Monthly Archives: October 2016

How to Secure User Controlled Data

Most people with smartphones use a range of applications that collect personal information and store it on Internet-connected servers — and from their desktop or laptop computers, they connect to Web services that do the same. Some use still other Internet-connected devices, such as thermostats or fitness monitors, that also store personal data online.

Generally, users have no idea which data items their apps are collecting, where they’re stored, and whether they’re stored securely. Researchers at MIT and Harvard University hope to change that, with an application they’re calling Sieve.

With Sieve, a Web user would store all of his or her personal data, in encrypted form, on the cloud. Any app that wanted to use specific data items would send a request to the user and receive a secret key that decrypted only those items. If the user wanted to revoke the app’s access, Sieve would re-encrypt the data with a new key.

“This is a rethinking of the Web infrastructure,” says Frank Wang, a PhD student in electrical engineering and computer science and one of the system’s designers. “Maybe it’s better that one person manages all their data. There’s one type of security and not 10 types of security. We’re trying to present an alternative model that would be beneficial to both users and applications.”

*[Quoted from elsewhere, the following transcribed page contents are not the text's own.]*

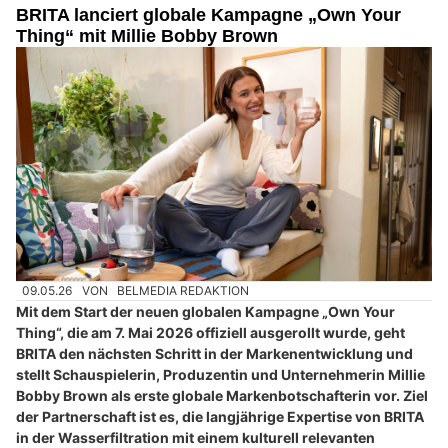
BRITA lanciert globale Kampagne „Own Your
Thing“ mit Millie Bobby Brown
09.05.26
VON
BELMEDIA REDAKTION
Mit dem Start der neuen globalen Kampagne „Own Your
Thing“, die am 7. Mai 2026 offiziell ausgerollt wurde, geht
BRITA den nächsten Schritt in der Markenentwicklung und
stellt Schauspielerin, Produzentin und Unternehmerin Millie
Bobby Brown als erste globale Markenbotschafterin vor. Ziel
der Partnerschaft ist es, die langjährige Expertise von BRITA
in der Wasserfiltration mit einem kulturell relevanten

The researchers are presenting Sieve at the USENIX Symposium on Networked Systems Design and Implementation this month. Wang is the first author, and he’s joined by MIT associate professors of electrical engineering and computer science Nickolai Zeldovich and Vinod Vaikuntanathan, who is MIT’s Steven and Renee Finn Career Development Professor, and by James Mickens, an associate professor of computer science at Harvard University.

Selective disclosure

Sieve required the researchers to develop practical versions of two cutting-edge cryptographic techniques called attribute-based encryption and key homomorphism.With attribute-based encryption, data items in a file are assigned different labels, or “attributes.” After encryption, secret keys can be generated that unlock only particular combinations of attributes: name and zip code but not street name, for instance, or zip code and date of birth but not name.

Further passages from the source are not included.